A wise man once said that good sex in a marriage is 10 percent of it while bad sex is 90 percent. That’s because many believe that one’s sex life is the “thermometer” of the relationship. Good (and consistent) sex speaks to there being a solid connection, a mutual attraction and a desire to be physically and emotionally intimate with one another. Bad sex---or lack of sex altogether---oftentimes speaks to the opposite.
But does this mean that sex should be seen as an obligation? The better word would probably be responsibility. Both you and your partner should expect sex to be a part of the relationship. That said, if you have a healthy relationship, sex will not be a chore or something you are pressured into.
That’s why it’s important to keep the following things in mind.

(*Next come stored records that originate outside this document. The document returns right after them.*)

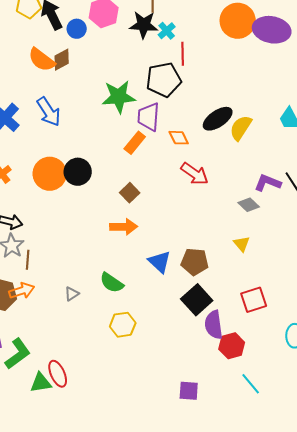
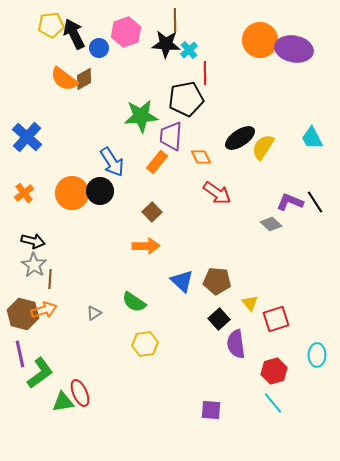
blue arrow: (49, 112) -> (112, 162), moved
yellow triangle: (242, 244) -> (250, 303), moved
black square: (197, 300) -> (219, 319), size x0.7
red hexagon: (232, 346) -> (274, 371), moved

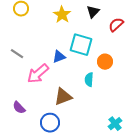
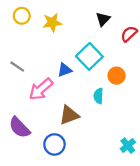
yellow star: (62, 15) -> (52, 23), moved, turned 30
cyan square: (81, 45) -> (89, 56), turned 30
purple semicircle: (19, 108) -> (19, 128), size x1.5

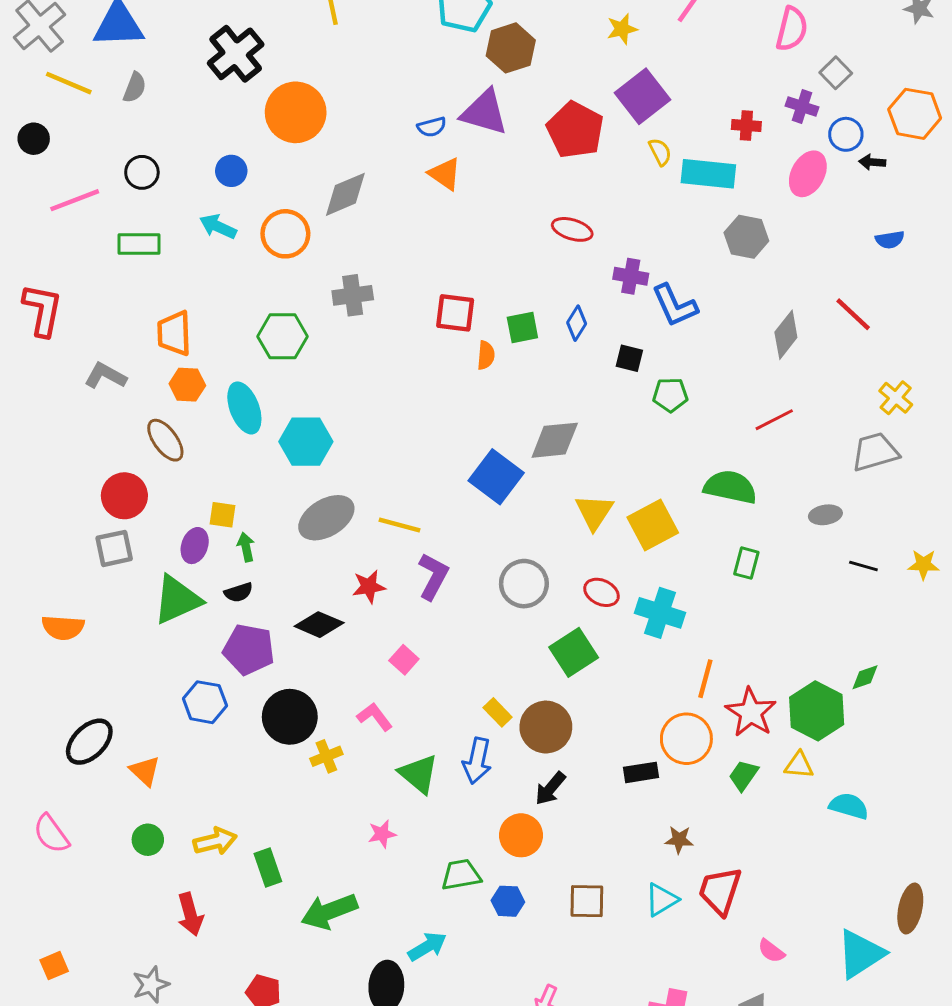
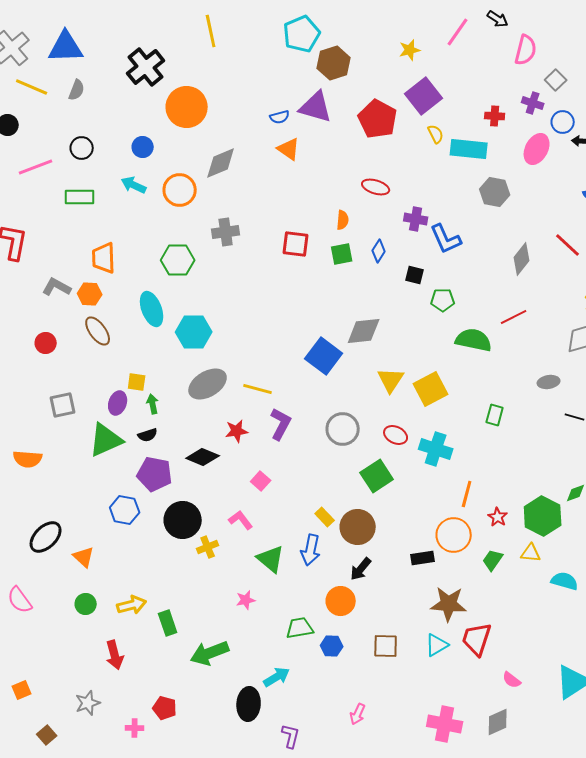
orange semicircle: (486, 355) -> (343, 220), moved
orange hexagon: (187, 385) -> (90, 294), moved
green semicircle: (730, 487) -> (474, 340), moved
red circle: (124, 496) -> (46, 343), moved, size x0.7
red star: (751, 712) -> (498, 517), size x0.6
brown star: (679, 840) -> (449, 604), size x1.8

1. Sex is about more than a physical release
Don’t let the media fool you. Sex should never be, well just about sex. When you love someone, physical intimacy is one way of showing it. It picks up where words have left off. Keeping that in mind, remember that when your partner approaches you for sex that it’s important to not think that it’s just for the sake of a physical pleasure. Sure, that may be a big part of it, but it’s also an opportunity to get closer to you than ever. To be able to experience you in a way no one else does. There’s something really special about that.
2. Your partner is TOTALLY VULNERABLE when they come to you
Something that’s especially the case when it comes to men is when they approach you about sex, it’s one of the few times they feel totally vulnerable. They are putting their ego on the line when they initiate. That doesn’t mean they should guilt you into participating. It means that you should be sensitive to the fact that they have feelings too. However you choose to handle the situation, sensitivity is always a good thing.
3. You're a human being, not a sex doll
There is a HUGE difference between someone having sex with you and someone having sex at you. Sex is not something that should be seen as a “favor” for your partner. It is a gift that is exchanged by you both. You both need to enjoy it. You both need to feel fulfilled and satisfied. You both need to have your needs met. If that’s not happening, if all your partner cares about is “getting off”, you deserve better and that needs to be stated. Making love is about sharing each other’s minds, bodies and spirits. Not treating one another like some blow-up sex doll.
4. Someone who truly loves you won't want to if you don't
If you really stop to think about it, this point right where will resolve a lot of this question. Even if there was some rule somewhere (and there’s not) that you should have sex every time your partner asks, if they really care about you, they will take your feelings into account. Not some of the time, all of the time. Someone who adores you and appreciates spending intimate time with you isn’t going to want to pressure you into sex or engage in sexual acts if you’re not going to be totally present. This includes tired, sick or just not feeling up to it. To a mature and healthy person, the sex is only going to be good if you want it too.
5. It's not just the "no" but how you say it
All of that said, do keep in mind that there are kind and harsh ways to say “no”. If you don’t want to because you’re not in the mood, offer another time like later in the day or the next one. If you don’t want to because you’re upset, ask can you talk to them about how you’re feeling. If you’re avoiding it because, frankly, the sex hasn’t been very good lately, choose a time outside of the bedroom
(don’t bring all of that energy up in there) to talk about what’s been missing…or what you’d like to add.
Bottom line, the surface question may be “Should you have sex every time your partner asks?” but the deeper one is “What can we both do to insure that we’re having an awesome experience every time?” Get the answer to that and the rest will resolve itself. Beautifully and intimately so.